Which brings us to point number two: if you need them, how easily can your handwritten notes be accessed? Having them buried in a storage facility in boxes is far less convenient than calling up a document on your PC or phone. And how easily can the information be accessed in those handwritten notes? This is where digital comes into its own. If your handwriting is good enough, you can even convert your handwritten notes to text you can then either share or incorporate into a document.

The most obvious solution for this particular paper trail is a tablet and stylus. The sixth generation iPad or iPad Pro and Apple Pencil, for example, can be used to take notes and sketches that you can then email a copy to yourself or keep in cloud storage. Good Notes – which costs less than €10 – allows you to create multiple notebooks that you can categorise and back up to the cloud, so they are accessible across multiple devices and, more importantly, searchable.

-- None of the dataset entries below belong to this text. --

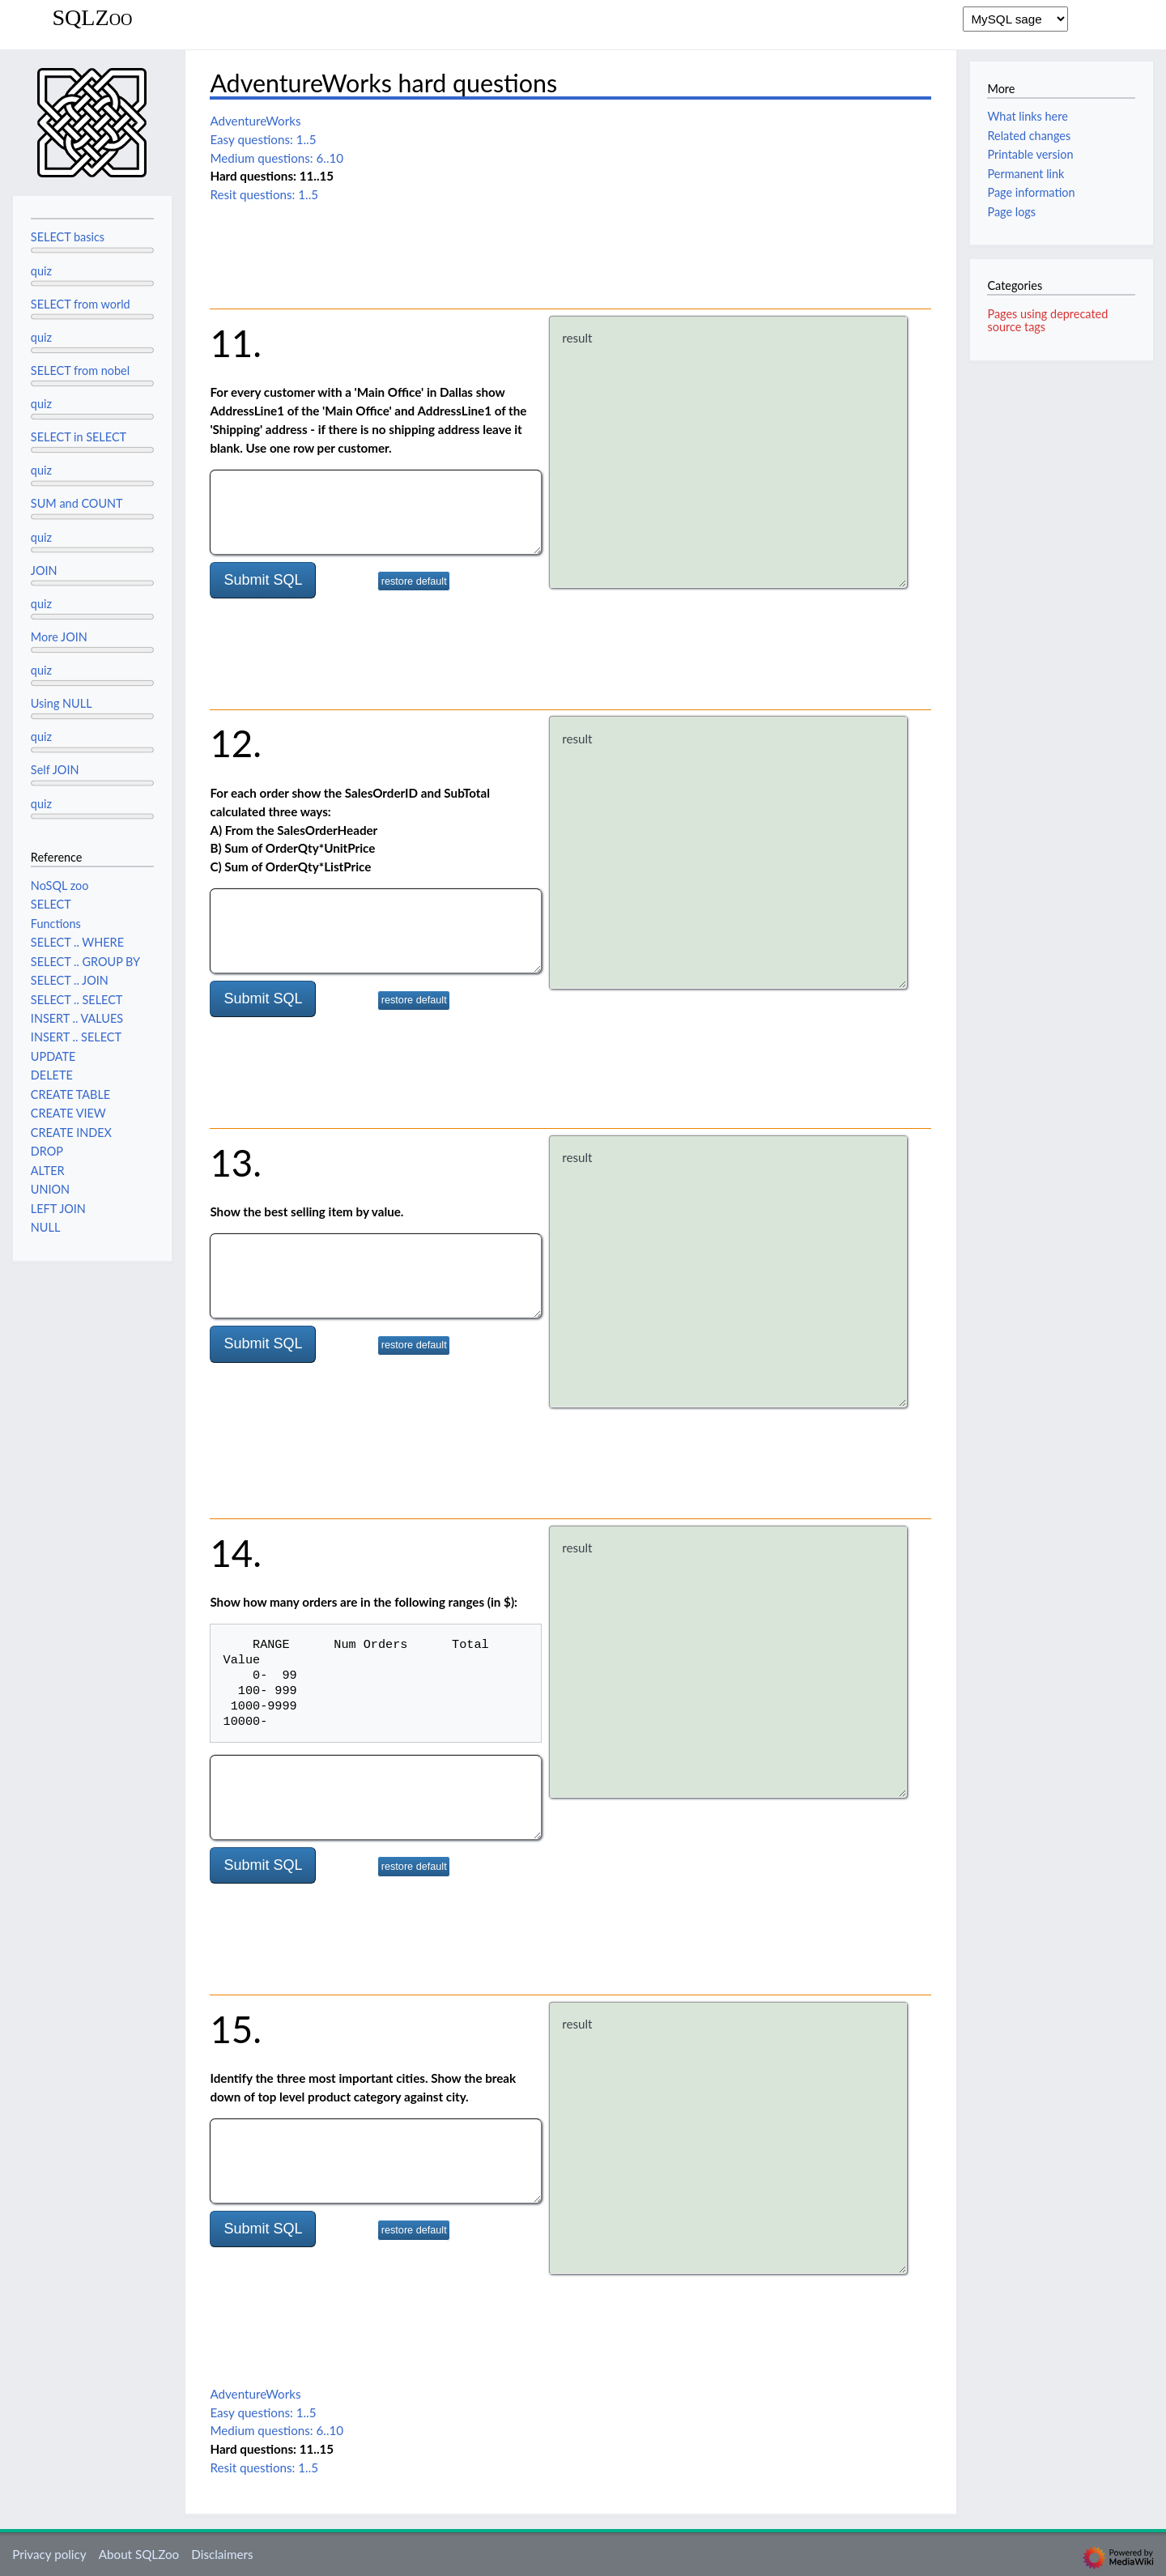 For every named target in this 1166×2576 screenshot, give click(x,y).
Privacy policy (49, 2554)
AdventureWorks (255, 120)
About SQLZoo (139, 2554)
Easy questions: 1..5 (263, 139)
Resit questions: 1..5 (264, 194)
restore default (414, 581)
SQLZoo (92, 17)
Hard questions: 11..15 (272, 175)
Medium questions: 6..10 (276, 158)
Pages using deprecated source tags (1047, 320)
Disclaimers (222, 2554)
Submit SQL (262, 580) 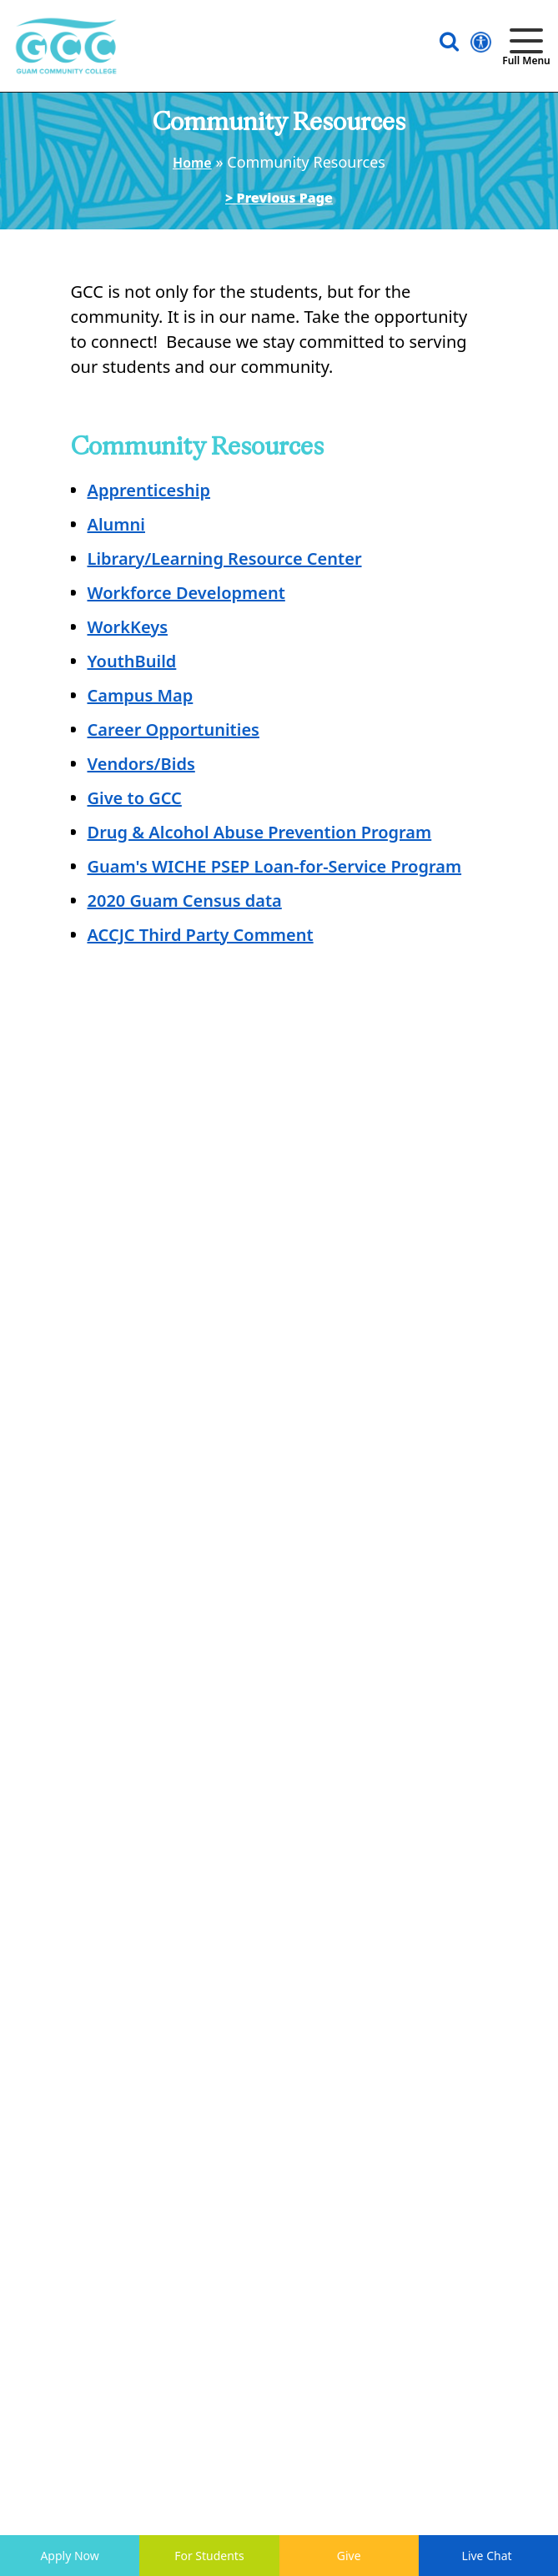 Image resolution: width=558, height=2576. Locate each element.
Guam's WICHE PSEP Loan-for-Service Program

LiveScribe has been banging this particular drum for many years. The company has created a whole series of products ranging from a pen that records audio (as well as your writing) to create a searchable audio record, to one that links up with your smartphone to digitise notes instantly. The common thread? Special paper. The notebooks have tiny dots that make it possible for special pens to record the keystrokes and convert them into digital notes. The cost of those notebooks can add up, but if you have a laser printer, you can print the paper yourself.

If you prefer something with a more professional look, Moleskine offers its own digital note-taking solution. Again, it requires special paper, but the digital pen – made by Neo – is far less bulky. The main difference? The Moleskine brand means Moleskine notebooks. Not everyone’s priority but some people prefer the brand’s look to the standard notebook.

The investment – and having to have special paper to hand – may put off some users, especially if the goal is to reduce the paper in your office rather than add a more expensive version of it. Wacom has something in the bag that ditches the need for expensive paper; the Bamboo Slate will work with regular notepaper, as long as you are backing it with the Slate’s special surface. You save each page as you complete it, and it will upload to Wacom’s cloud service. If you pay for the monthly fees, you get a searchable archive of handwritten notes. Even without the extras though, it’s a handy way to digitise your paper notes, meaning they won’t languish in a box somewhere.